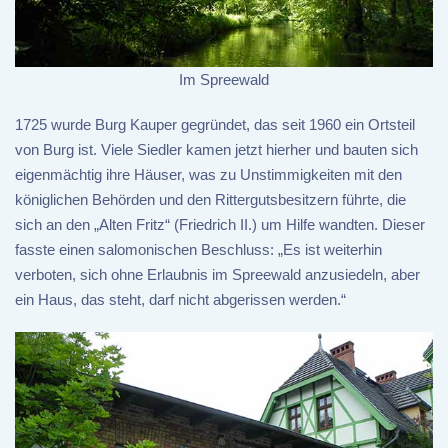
Im Spreewald
1725 wurde Burg Kauper gegründet, das seit 1960 ein Ortsteil
von Burg ist. Viele Siedler kamen jetzt hierher und bauten sich
eigenmächtig ihre Häuser, was zu Unstimmigkeiten mit den
königlichen Behörden und den Rittergutsbesitzern führte, die
sich an den „Alten Fritz“ (Friedrich II.) um Hilfe wandten. Dieser
fasste einen salomonischen Beschluss: „Es ist weiterhin
verboten, sich ohne Erlaubnis im Spreewald anzusiedeln, aber
ein Haus, das steht, darf nicht abgerissen werden.“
########################################
What to work on: Nothing but the pictures should be left out when the listing above is transcribed.

Solution:
Im Spreewald
1725 wurde Burg Kauper gegründet, das seit 1960 ein Ortsteil
von Burg ist. Viele Siedler kamen jetzt hierher und bauten sich
eigenmächtig ihre Häuser, was zu Unstimmigkeiten mit den
königlichen Behörden und den Rittergutsbesitzern führte, die
sich an den „Alten Fritz“ (Friedrich II.) um Hilfe wandten. Dieser
fasste einen salomonischen Beschluss: „Es ist weiterhin
verboten, sich ohne Erlaubnis im Spreewald anzusiedeln, aber
ein Haus, das steht, darf nicht abgerissen werden.“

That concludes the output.